Bitcoin's post-halving surge: 100 days since the last quadrennial event

Bitcoin’s Post-Halving Surge: 100 Days Since the Last Quadrennial Event

Last Updated: July 29, 2024By

As the cryptocurrency community pivots from political spectacles, such as Donald Trump’s appearance at the Nashville Bitcoin conference, it marks a significant milestone on July 29: the 100th day since Bitcoin’s blockchain executed its fourth mining reward halving.

According to fresh analysis from ETC Group, the bullish momentum driven by the halving-induced deceleration in Bitcoin’s (BTC) supply growth typically starts to manifest around this time. Bitcoin’s halving event, encoded into its blockchain, occurs every four years or after 210,000 blocks have been mined, cutting the miners’ rewards by half. This systematic reduction aims to regulate Bitcoin’s supply, ensuring its scarcity in contrast to fiat currencies, which face perpetual inflation. Bitcoin’s supply is finite, capped at 21 million, with halving events moderating the speed at which this limit is approached.

The inaugural halving in 2012 decreased the per-block reward from 50 BTC to 25 BTC. Subsequent halvings have further reduced this reward, culminating in the most recent halving on April 20, which sliced the reward to 3.125 BTC per block.
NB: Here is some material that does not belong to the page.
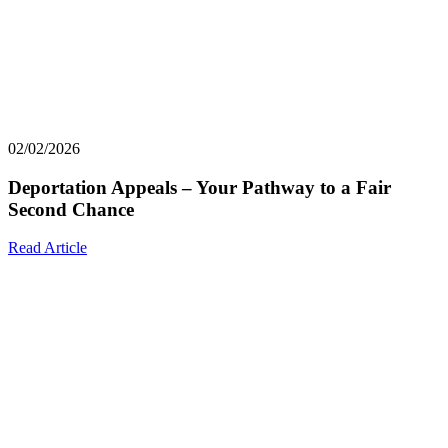
02/02/2026
Deportation Appeals – Your Pathway to a Fair
Second Chance
Read Article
Historically, these halvings have preceded substantial price rallies, with notable gains often materializing post the initial 100 days.

“Today marks exactly 100 days following the Bitcoin Halving on April 20. The market’s short memory often overlooks this, but the supply reduction effects from the halving should start to become apparent now,” stated Andre Dragosch, ETC Group’s head of research, on X (formerly Twitter).
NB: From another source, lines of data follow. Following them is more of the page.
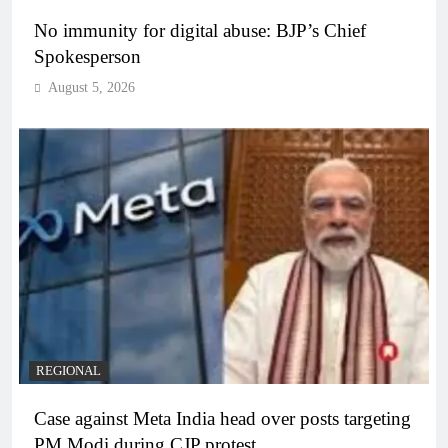
No immunity for digital abuse: BJP’s Chief
Spokesperson
August 5, 2026
REGIONAL
Case against Meta India head over posts targeting
PM Modi during CJP protest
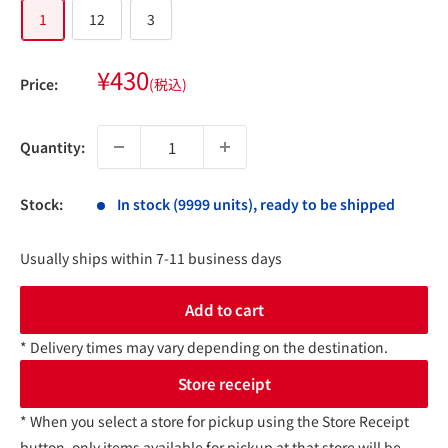
1
12
3
Sale
¥430
Price:
(税込)
price
Quantity:
Stock:
In stock (9999 units), ready to be shipped
Usually ships within 7-11 business days
Add to cart
* Delivery times may vary depending on the destination.
Store receipt
* When you select a store for pickup using the Store Receipt
button, only items available for pickup at that store will be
Dragosch’s insights are drawn from an analysis of Bitcoin’s performance surrounding the previous three halvings in 2012, 2016, and 2020. The research indicates that the mean excess performance— the differential in performance X days after versus X days before the halving—becomes significantly pronounced 100 days post-halving, with “T-values” surpassing 2%.
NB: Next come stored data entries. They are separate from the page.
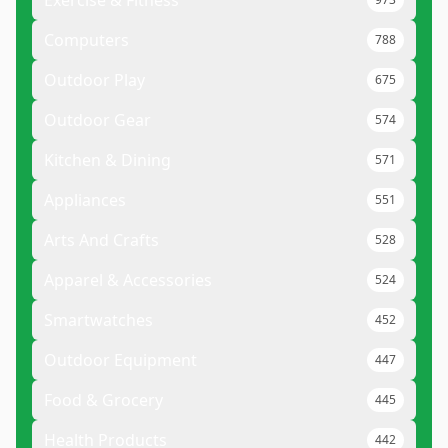
Exercise & Fitness
Computers
788
Outdoor Play
675
Outdoor Gear
574
Kitchen & Dining
571
Appliances
551
Arts And Crafts
528
Apparel & Accessories
524
Smartwatches
452
Outdoor Equipment
447
Food & Grocery
445
Health Products
442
The T-value, a critical metric in hypothesis testing, measures how far the sample mean deviates from the population mean, normalized by the sample’s variability. “The pivotal insight is that 100 days after the Halving, the performance variance becomes statistically significant (T-value > 2) and continues to gain significance up until approximately 400 days post-Halving,” Dragosch elucidated to CoinDesk.